Not a hard job, but it looks bad, uh? lol









Here is the broken door. It had fallen down into the duct blocking all of the air flow.









Here is where the old box and door was.. This is why the dash has to come out.









The new and improved reirc door/box assembly.









The new and improved box installed.

So if your 2003 and up dodge quits blowing air, but the blower fan still works, here is the fix for it..

I think in late 2007 they are now using the new improved version from the factory.

Mine lasted 120k miles, hope yours lasts longer... Dealer charges around 800 bucks for the fix.

Carey


----------



## sleecjr (Mar 24, 2006)

I had mine done about 1 month ago. It needs to go back, drivers side blows colder than the passengers by 10-15 deg.


----------



## Carey (Mar 6, 2012)

I have heard that models with dual zone air are even more fun to fix.. Hope they get er fixed for ya!

Carey


----------



## wolfwood (Sep 19, 2005)

EEEEEEEEEEKKKKKKK









$800? Might be worth it to have somebody else rip open my dash


----------



## Oregon_Camper (Sep 13, 2004)

That sure looks like a LOT of work.

Glad is was "easy" for you....


----------



## camping479 (Aug 27, 2003)

Had that happen to our ford van at work, major pain for the mechanic to get it apart.

When we had our yukon I took it to the car wash and the guy tried to get the antennae off and stopped, I said "no problem, I'll get it loose" and proceeded to break it right off







. Had to replace the mount which of course meant the wire to the radio also.

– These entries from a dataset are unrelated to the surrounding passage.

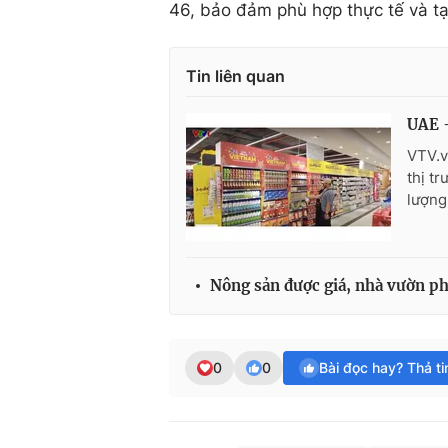
46, bảo đảm phù hợp thực tế và tạ
Tin liên quan
UAE -
VTV.v
thị t
lượng
Nông sản được giá, nhà vườn ph
0
0
Bài đọc hay? Thả t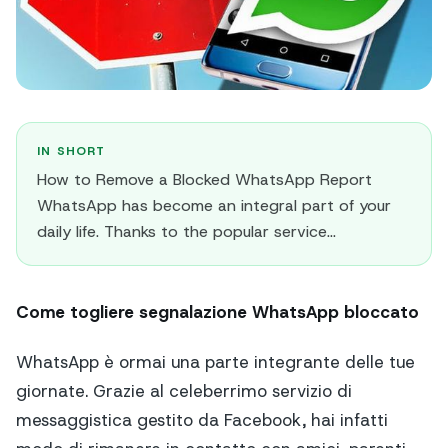
IN SHORT
How to Remove a Blocked WhatsApp Report
WhatsApp has become an integral part of your
daily life. Thanks to the popular service...
Come togliere segnalazione WhatsApp bloccato
WhatsApp è ormai una parte integrante delle tue
giornate. Grazie al celeberrimo servizio di
messaggistica gestito da Facebook, hai infatti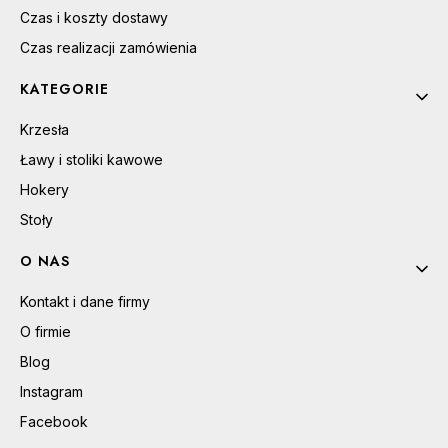
Czas i koszty dostawy
Czas realizacji zamówienia
KATEGORIE
Krzesła
Ławy i stoliki kawowe
Hokery
Stoły
O NAS
Kontakt i dane firmy
O firmie
Blog
Instagram
Facebook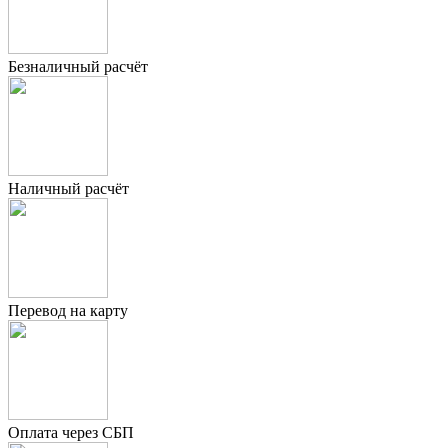
Безналичный расчёт
Наличный расчёт
Перевод на карту
Оплата через СБП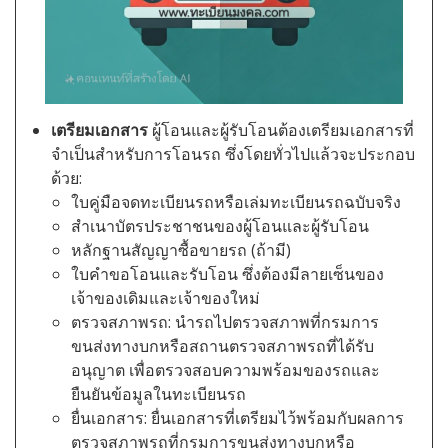
เตรียมเอกสาร
ผู้โอนและผู้รับโอนต้องเตรียมเอกสารที่
จำเป็นสำหรับการโอนรถ ซึ่งโดยทั่วไปแล้วจะประกอบ
ด้วย:
ใบคู่มือจดทะเบียนรถหรือเล่มทะเบียนรถฉบับจริง
สำเนาบัตรประชาชนของผู้โอนและผู้รับโอน
หลักฐานสัญญาซื้อขายรถ (ถ้ามี)
ใบคำขอโอนและรับโอน ซึ่งต้องมีลายเซ็นของ
เจ้าของเดิมและเจ้าของใหม่
ตรวจสภาพรถ: นำรถไปตรวจสภาพที่กรมการ
ขนส่งทางบกหรือสถานตรวจสภาพรถที่ได้รับ
อนุญาต เพื่อตรวจสอบความพร้อมของรถและ
ยืนยันข้อมูลในทะเบียนรถ
ยื่นเอกสาร: ยื่นเอกสารที่เตรียมไว้พร้อมกับผลการ
ตรวจสภาพรถที่กรมการขนส่งทางบกหรือ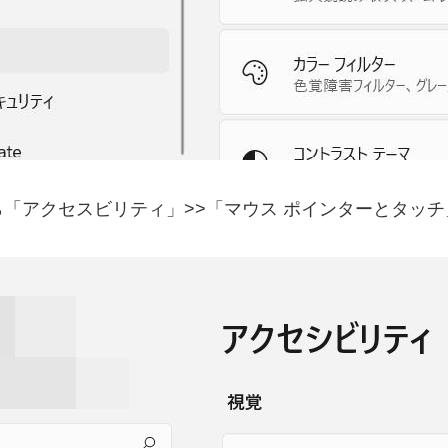
「アクセスビリティ」>>「マウス ポインターとタッ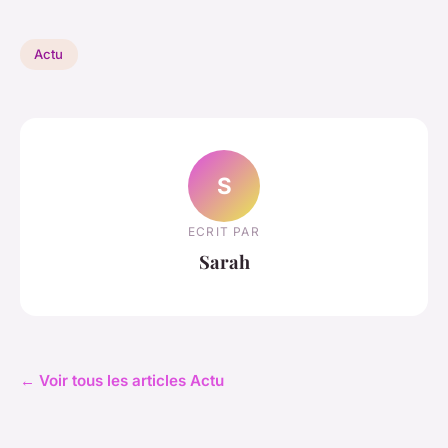
Actu
S
ECRIT PAR
Sarah
← Voir tous les articles Actu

Looked kind of like yours did when it was being worked on









Mike


----------



## Carey (Mar 6, 2012)

It was only about a 2 and 1/2 hour job... Actually pretty simple. Only needed hand tools. Maybe 25 nuts and bolts total. I found a guy who had posted a thread with pics and instructions.. After finding that it was very basic.. Prolly a 3-4 out of a 10 being hard.

Using a truck like I do finds all of the weak points in the truck... Not really blaming dodge cause any brand has trouble when they are pushed like we push em.. Its just I feel having trouble with a door in the hvac system is unacceptable to me... Especially since its a known problem since 2003.. I feel dodge has been lazy getting a cure, since it was 2007 when they finally got around to making a better part... Lots of peoples money wasted.. Many have complained that this part only lasted 50000 miles or less...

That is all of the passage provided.